== Segment start ==
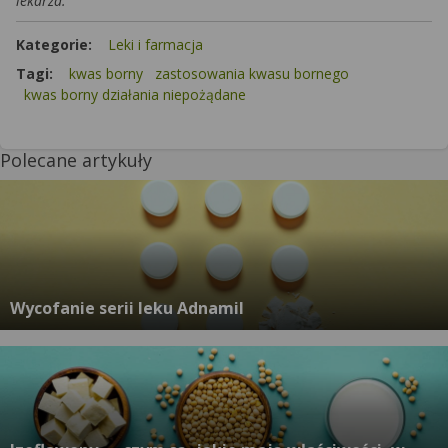
lekarza.
Kategorie:
Leki i farmacja
Tagi:
kwas borny
zastosowania kwasu bornego
kwas borny działania niepożądane
Polecane artykuły
Wycofanie serii leku Adnamil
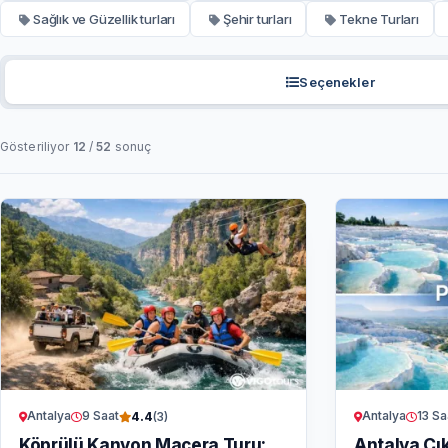
Sağlık ve Güzellik turları
Şehir turları
Tekne Turları
Seçenekler
Gösteriliyor
12
/
52
sonuç
Antalya
9 Saat
Antalya
13 Sa
4.4
(3)
Köprülü Kanyon Macera Turu:
Antalya Çık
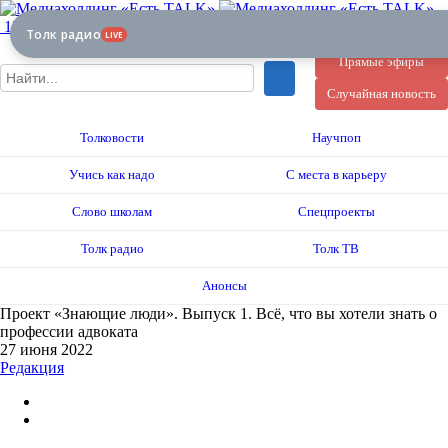
12+
Толк радио
LIVE
Прямые эфиры
Случайная новость
Толковости
Научпоп
Учись как надо
С места в карьеру
Слово школам
Спецпроекты
Толк радио
Толк ТВ
Анонсы
Проект «Знающие люди». Выпуск 1. Всё, что вы хотели знать о
профессии адвоката
27 июня 2022
Редакция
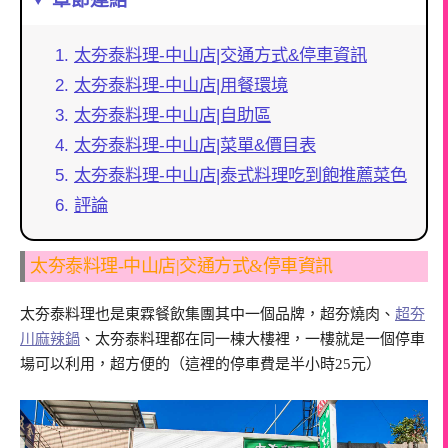
太夯泰料理-中山店|交通方式&停車資訊
太夯泰料理-中山店|用餐環境
太夯泰料理-中山店|自助區
太夯泰料理-中山店|菜單&價目表
太夯泰料理-中山店|泰式料理吃到飽推薦菜色
評論
太夯泰料理-中山店|交通方式&停車資訊
太夯泰料理也是東霖餐飲集團其中一個品牌，超夯燒肉、
超夯
川麻辣鍋
、太夯泰料理都在同一棟大樓裡，一樓就是一個停車
場可以利用，超方便的（這裡的停車費是半小時25元）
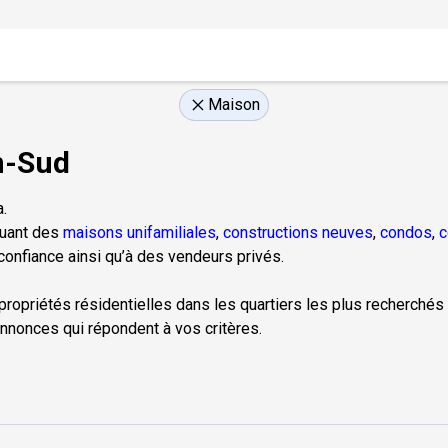
Maison
n-Sud
.
luant des
maisons unifamiliales
,
constructions neuves
,
condos
,
c
onfiance ainsi qu’à des vendeurs privés.
 propriétés résidentielles dans les quartiers les plus recherchés 
nnonces qui répondent à vos critères.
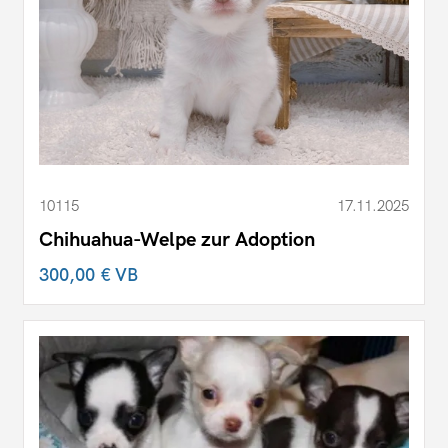
10115
17.11.2025
Chihuahua-Welpe zur Adoption
300,00 €
VB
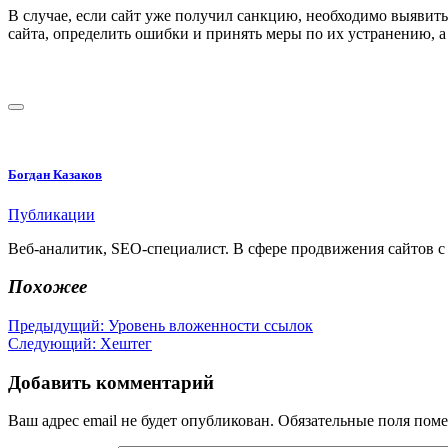
В случае, если сайт уже получил санкцию, необходимо выявить
сайта, определить ошибки и принять меры по их устранению, а
Богдан Казаков
Публикации
Веб-аналитик, SEO-специалист. В сфере продвижения сайтов с 
Похожее
Навигация
Предыдущая
Предыдущий:
Уровень вложенности ссылок
Следующая
запись:
Следующий:
Хештег
по
запись:
записям
Добавить комментарий
Ваш адрес email не будет опубликован.
Обязательные поля пом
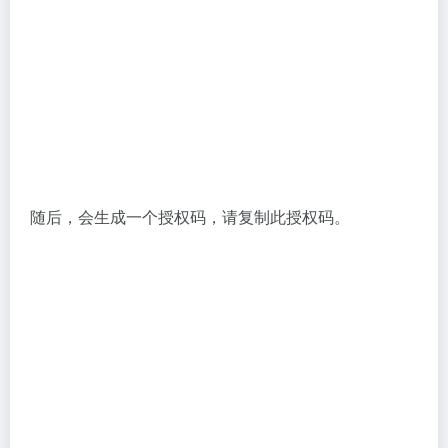
该授权码应填入“发件密码”一栏中。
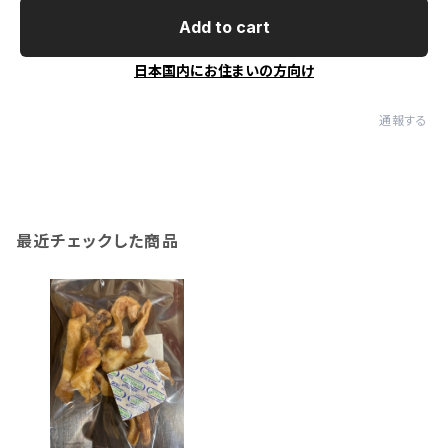
Add to cart
日本国内にお住まいの方向け
通報する
最近チェックした商品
== Segment end ==
◆ **WHAT THIS TASK INVOLVES**
Could you write out verbatim only those lines that run from the line containing "太夯泰料理-中山店|菜單&價目表" through the end of the listing above, both included, without the pictures?

◆ **FINAL ANSWER**
太夯泰料理-中山店|菜單&價目表
太夯泰料理-中山店|泰式料理吃到飽推薦菜色
評論
太夯泰料理-中山店|交通方式&停車資訊
太夯泰料理也是東霖餐飲集團其中一個品牌，超夯燒肉、
超夯
川麻辣鍋
、太夯泰料理都在同一棟大樓裡，一樓就是一個停車
場可以利用，超方便的（這裡的停車費是半小時25元）
Maison
n-Sud
.
luant des
maisons unifamiliales
,
constructions neuves
,
condos
,
c
onfiance ainsi qu’à des vendeurs privés.
 propriétés résidentielles dans les quartiers les plus recherchés 
nnonces qui répondent à vos critères.
10115
17.11.2025
Chihuahua-Welpe zur Adoption
300,00 €
VB
В случае, если сайт уже получил санкцию, необходимо выявить
сайта, определить ошибки и принять меры по их устранению, а
Богдан Казаков
Публикации
Веб-аналитик, SEO-специалист. В сфере продвижения сайтов с 
Похожее
Навигация
Предыдущая
Предыдущий:
Уровень вложенности ссылок
Следующая
запись:
Следующий:
Хештег
по
запись:
записям
Добавить комментарий
Ваш адрес email не будет опубликован.
Обязательные поля пом
该授权码应填入“发件密码”一栏中。
Add to cart
日本国内にお住まいの方向け
通報する
最近チェックした商品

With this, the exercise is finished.